**INFORMATION SUPPLIED**:
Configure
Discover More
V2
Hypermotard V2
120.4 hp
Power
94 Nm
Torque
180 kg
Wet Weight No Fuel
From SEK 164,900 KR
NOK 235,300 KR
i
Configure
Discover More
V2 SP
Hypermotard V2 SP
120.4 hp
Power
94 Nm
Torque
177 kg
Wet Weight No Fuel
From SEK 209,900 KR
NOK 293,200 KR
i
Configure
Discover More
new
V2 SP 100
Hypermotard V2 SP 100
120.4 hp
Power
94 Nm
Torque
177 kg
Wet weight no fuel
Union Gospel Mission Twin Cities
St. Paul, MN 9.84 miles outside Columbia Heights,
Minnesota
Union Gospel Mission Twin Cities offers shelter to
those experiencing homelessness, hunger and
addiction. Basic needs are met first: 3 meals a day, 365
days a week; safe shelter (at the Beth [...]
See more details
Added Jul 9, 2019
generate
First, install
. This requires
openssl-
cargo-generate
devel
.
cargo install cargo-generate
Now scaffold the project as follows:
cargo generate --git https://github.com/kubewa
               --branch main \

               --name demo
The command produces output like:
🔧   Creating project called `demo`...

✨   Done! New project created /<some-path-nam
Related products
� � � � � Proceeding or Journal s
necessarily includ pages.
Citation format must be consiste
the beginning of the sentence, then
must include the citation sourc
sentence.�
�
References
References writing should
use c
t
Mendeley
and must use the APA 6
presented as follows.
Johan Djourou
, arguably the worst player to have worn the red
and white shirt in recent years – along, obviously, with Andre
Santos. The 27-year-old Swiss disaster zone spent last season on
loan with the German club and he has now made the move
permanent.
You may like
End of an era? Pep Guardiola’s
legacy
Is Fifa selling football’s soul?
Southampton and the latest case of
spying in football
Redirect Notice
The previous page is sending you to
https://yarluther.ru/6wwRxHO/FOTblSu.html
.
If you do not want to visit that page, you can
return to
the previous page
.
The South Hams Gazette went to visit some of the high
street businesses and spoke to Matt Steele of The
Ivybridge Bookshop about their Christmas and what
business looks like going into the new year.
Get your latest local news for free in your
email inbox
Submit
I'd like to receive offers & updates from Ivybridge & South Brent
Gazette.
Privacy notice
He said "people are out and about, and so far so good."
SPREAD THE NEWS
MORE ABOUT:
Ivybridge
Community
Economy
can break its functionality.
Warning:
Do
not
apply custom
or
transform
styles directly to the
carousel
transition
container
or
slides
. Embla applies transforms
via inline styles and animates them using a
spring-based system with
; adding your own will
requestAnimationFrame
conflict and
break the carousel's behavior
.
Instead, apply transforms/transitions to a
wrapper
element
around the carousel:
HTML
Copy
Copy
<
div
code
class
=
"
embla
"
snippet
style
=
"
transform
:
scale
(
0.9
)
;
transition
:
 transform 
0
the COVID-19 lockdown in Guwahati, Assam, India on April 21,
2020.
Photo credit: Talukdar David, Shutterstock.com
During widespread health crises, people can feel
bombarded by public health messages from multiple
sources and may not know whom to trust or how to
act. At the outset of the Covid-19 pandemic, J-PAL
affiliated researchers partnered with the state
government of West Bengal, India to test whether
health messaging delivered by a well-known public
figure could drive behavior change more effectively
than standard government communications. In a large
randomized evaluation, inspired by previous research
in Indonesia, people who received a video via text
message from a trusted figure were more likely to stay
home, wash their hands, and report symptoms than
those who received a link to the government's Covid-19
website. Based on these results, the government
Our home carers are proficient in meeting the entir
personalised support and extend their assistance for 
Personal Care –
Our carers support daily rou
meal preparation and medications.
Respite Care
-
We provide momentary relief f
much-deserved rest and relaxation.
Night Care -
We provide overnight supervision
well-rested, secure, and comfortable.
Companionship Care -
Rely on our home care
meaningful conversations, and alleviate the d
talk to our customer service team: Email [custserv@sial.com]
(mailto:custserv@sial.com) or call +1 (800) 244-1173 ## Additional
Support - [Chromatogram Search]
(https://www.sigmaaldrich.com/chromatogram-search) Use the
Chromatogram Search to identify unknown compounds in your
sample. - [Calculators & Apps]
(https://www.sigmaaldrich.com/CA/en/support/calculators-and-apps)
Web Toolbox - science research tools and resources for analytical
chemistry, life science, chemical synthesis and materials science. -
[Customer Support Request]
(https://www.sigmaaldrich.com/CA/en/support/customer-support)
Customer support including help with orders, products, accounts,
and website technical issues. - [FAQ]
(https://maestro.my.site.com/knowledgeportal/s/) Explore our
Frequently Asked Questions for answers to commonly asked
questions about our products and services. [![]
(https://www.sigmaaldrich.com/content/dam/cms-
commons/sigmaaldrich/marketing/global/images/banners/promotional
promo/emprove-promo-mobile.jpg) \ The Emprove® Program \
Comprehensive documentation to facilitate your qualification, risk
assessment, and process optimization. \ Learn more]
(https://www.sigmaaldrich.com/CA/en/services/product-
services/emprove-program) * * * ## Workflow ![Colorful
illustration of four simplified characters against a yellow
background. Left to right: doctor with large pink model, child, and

**WHAT THE TASK REQUIRES**: Reproduce only the lines above spanning from the line containing "or Journal s" through the line containing "and must use the APA 6", word for word.

**SOLUTION TO THIS TASK**:
� � � � � Proceeding or Journal s
necessarily includ pages.
Citation format must be consiste
the beginning of the sentence, then
must include the citation sourc
sentence.�
�
References
References writing should
use c
t
Mendeley
and must use the APA 6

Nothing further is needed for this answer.